→ **THE TASK**:
Sort through the entries below and pull out lines containing the word "tacir".
===== EXTRACTED RECORDS
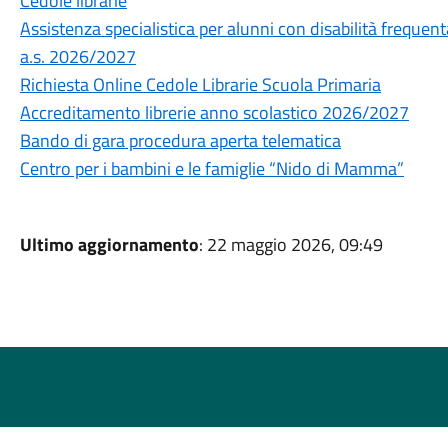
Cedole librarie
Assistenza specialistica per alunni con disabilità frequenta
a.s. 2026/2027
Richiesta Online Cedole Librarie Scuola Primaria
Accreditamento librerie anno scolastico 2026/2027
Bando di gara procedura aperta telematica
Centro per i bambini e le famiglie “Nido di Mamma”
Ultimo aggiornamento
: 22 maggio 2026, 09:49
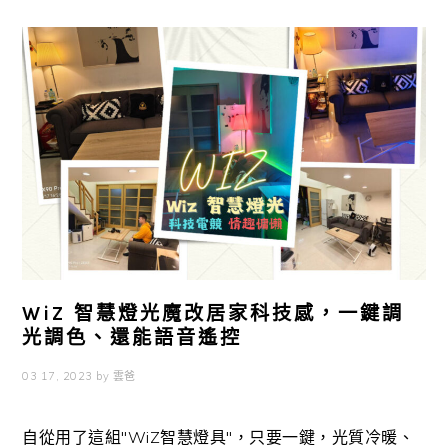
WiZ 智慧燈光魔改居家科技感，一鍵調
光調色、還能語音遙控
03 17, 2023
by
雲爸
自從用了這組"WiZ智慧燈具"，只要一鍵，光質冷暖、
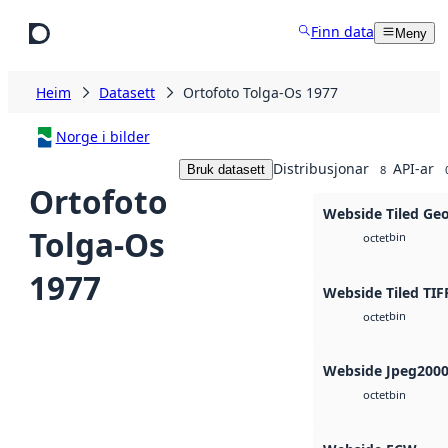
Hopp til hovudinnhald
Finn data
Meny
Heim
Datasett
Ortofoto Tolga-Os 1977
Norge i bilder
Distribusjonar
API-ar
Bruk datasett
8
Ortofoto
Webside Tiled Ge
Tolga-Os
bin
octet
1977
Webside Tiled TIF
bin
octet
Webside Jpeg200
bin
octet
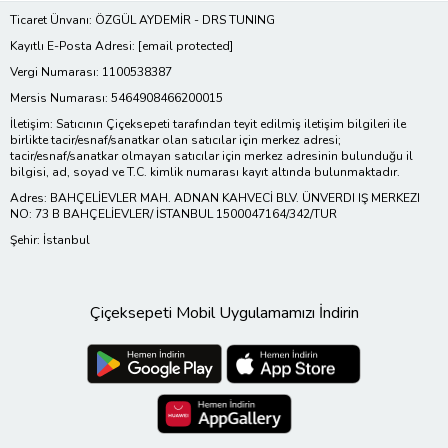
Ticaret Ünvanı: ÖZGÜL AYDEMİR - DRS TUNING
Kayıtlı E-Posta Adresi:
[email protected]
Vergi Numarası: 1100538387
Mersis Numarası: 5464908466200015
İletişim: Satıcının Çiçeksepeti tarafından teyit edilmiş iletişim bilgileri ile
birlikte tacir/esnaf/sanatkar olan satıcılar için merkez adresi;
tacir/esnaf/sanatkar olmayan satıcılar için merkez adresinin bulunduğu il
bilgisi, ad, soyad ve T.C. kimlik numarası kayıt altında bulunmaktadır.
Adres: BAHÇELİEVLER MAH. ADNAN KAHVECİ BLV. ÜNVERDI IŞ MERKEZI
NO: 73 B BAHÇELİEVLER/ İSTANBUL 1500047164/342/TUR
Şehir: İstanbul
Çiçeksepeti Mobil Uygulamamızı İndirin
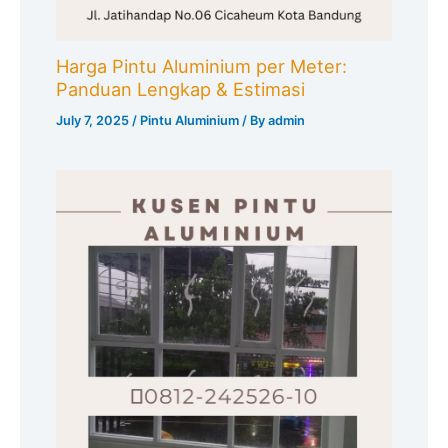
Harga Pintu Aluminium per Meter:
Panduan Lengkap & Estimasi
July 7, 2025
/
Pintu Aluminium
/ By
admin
==========
→ **RESPONSE TO THE EXERCISE**:
birlikte tacir/esnaf/sanatkar olan satıcılar için merkez adresi;
tacir/esnaf/sanatkar olmayan satıcılar için merkez adresinin bulunduğu il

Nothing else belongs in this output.